— The data —
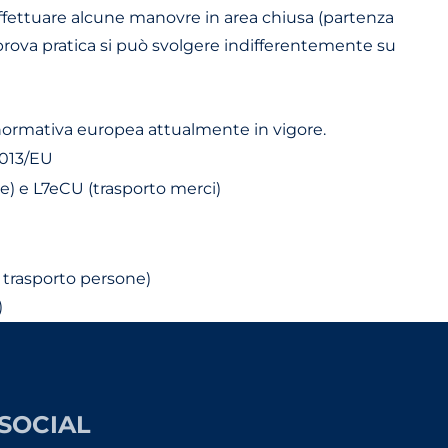
e effettuare alcune manovre in area chiusa (partenza
a prova pratica si può svolgere indifferentemente su
 normativa europea attualmente in vigore.
2013/EU
e) e L7eCU (trasporto merci)
 trasporto persone)
)
SOCIAL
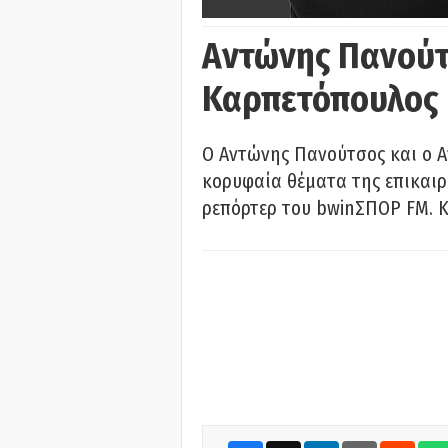
Αντώνης Πανούτ
Καρπετόπουλος
Ο Αντώνης Πανούτσος και ο 
κορυφαία θέματα της επικαι
ρεπόρτερ του bwinΣΠΟΡ FM. Κ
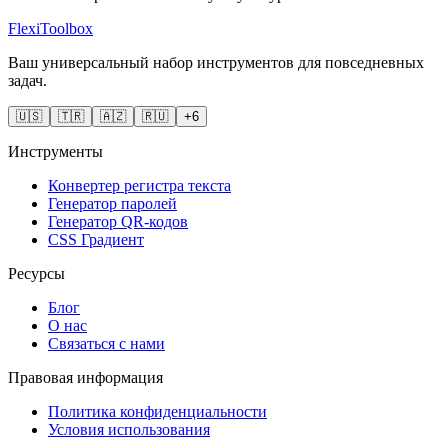
FlexiToolbox
Ваш универсальный набор инструментов для повседневных
задач.
🇺🇸
🇹🇷
🇦🇿
🇷🇺
+6
Инструменты
Конвертер регистра текста
Генератор паролей
Генератор QR-кодов
CSS Градиент
Ресурсы
Блог
О нас
Связаться с нами
Правовая информация
Политика конфиденциальности
Условия использования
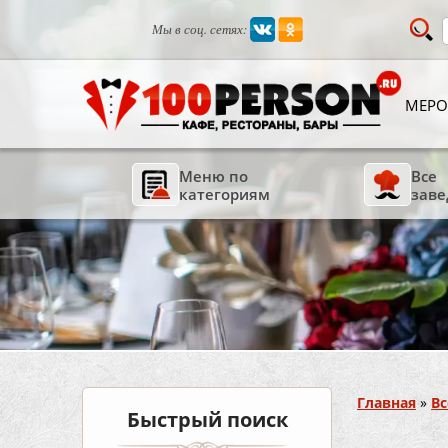
Мы в соц. сетях:
МЕРО
Меню по
Все
категориям
заве
Вы здесь
Главная
»
Вс
Быстрый поиск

— Assignment —
Go through the listing and work out how many lines include the string "Генератор". Give only the number.

— Task result —
2